Year two of the third-grade retention law has been a much smoother process for many parents and educators because of clearer expectations and more communication.

That according to Jackson County Director of Schools Jason Hardy who said when the law was rolled out last year, it lacked clarity. He said when parents receive their students’ TCAP scores later this month, they are more likely to know what comes next. He said teachers have helped parents track performance throughout the year to help them form expectations for how their students will score.

“We know kind of the criteria that they’re looking for, and we know the options that they’ll have,” Hardy said. “Which is probably the most important thing, is the options that they have going forward, where it’s not a ‘Oh my goodness, now what,’ it’s an ‘Alright, we can prepare for this and we know if our student doesn’t meet these expectations, we do know what our options are.'”

Hardy said through monitoring in-class performance and benchmark testing, teachers have met with parents to find ways to fill in gaps for students who need it. He said parents with students on the cusp of retention may already have plans in place for TCAP retakes or the Summer Accelerated Learning program, just in case.

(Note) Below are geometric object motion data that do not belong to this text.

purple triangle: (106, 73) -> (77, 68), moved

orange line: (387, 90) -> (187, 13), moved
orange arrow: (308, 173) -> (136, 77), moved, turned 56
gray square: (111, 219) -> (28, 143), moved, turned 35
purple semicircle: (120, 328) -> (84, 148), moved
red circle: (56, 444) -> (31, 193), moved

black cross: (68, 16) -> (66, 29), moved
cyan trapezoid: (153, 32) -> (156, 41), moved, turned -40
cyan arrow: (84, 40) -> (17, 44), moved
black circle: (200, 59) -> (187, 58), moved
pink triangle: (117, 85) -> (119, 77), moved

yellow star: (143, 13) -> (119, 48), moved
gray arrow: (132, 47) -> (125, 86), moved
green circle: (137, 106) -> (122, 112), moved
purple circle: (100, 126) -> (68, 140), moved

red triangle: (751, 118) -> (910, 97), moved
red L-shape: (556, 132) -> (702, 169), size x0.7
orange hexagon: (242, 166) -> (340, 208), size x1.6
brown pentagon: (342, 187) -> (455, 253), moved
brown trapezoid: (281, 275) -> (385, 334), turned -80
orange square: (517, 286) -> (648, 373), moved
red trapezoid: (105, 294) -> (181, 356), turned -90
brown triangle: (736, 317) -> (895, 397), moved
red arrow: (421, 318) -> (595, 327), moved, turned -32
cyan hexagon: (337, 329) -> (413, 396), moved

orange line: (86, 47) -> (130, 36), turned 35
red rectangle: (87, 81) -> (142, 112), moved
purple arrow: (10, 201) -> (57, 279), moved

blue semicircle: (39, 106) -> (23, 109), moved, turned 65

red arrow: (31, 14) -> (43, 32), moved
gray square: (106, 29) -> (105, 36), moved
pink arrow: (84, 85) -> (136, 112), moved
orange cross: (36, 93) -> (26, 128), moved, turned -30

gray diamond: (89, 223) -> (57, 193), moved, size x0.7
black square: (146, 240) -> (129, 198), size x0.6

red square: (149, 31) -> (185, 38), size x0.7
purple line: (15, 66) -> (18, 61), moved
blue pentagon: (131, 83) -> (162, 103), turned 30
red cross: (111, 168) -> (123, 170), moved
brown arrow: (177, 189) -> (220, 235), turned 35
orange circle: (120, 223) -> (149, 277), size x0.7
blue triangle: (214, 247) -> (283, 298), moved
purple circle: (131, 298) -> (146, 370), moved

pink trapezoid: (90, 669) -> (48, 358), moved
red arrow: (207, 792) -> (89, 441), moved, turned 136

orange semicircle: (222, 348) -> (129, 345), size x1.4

“At the end of the year when the TCAP comes, I don’t think it’s near as much a surprise for these third-grade parents as it would have been before this law came into action,” Hardy said. “You know, they’re paying a lot more attention.”

Hardy said the students already took a Universal Reading Screener that gives third-graders who scored above a certain threshold an automatic promotion to fourth grade at year’s end, regardless of TCAP scores. He said as the state works to recoup possible learning loss brought about by the pandemic, the district is adjusting quickly to the new system.

“Nobody really knew what to expect last year,” Hardy said. “So, now, having a year under our belt, we can kind of track these kids all year long. Not that we’re going to go out on a limb and tell a kid that we think they’re going to make it or not make it, but we’ve got a pretty good idea of where they should place.”

He said when scores testing data comes in Monday, district leaders will be getting on the phone with parents to make sure they have a plan.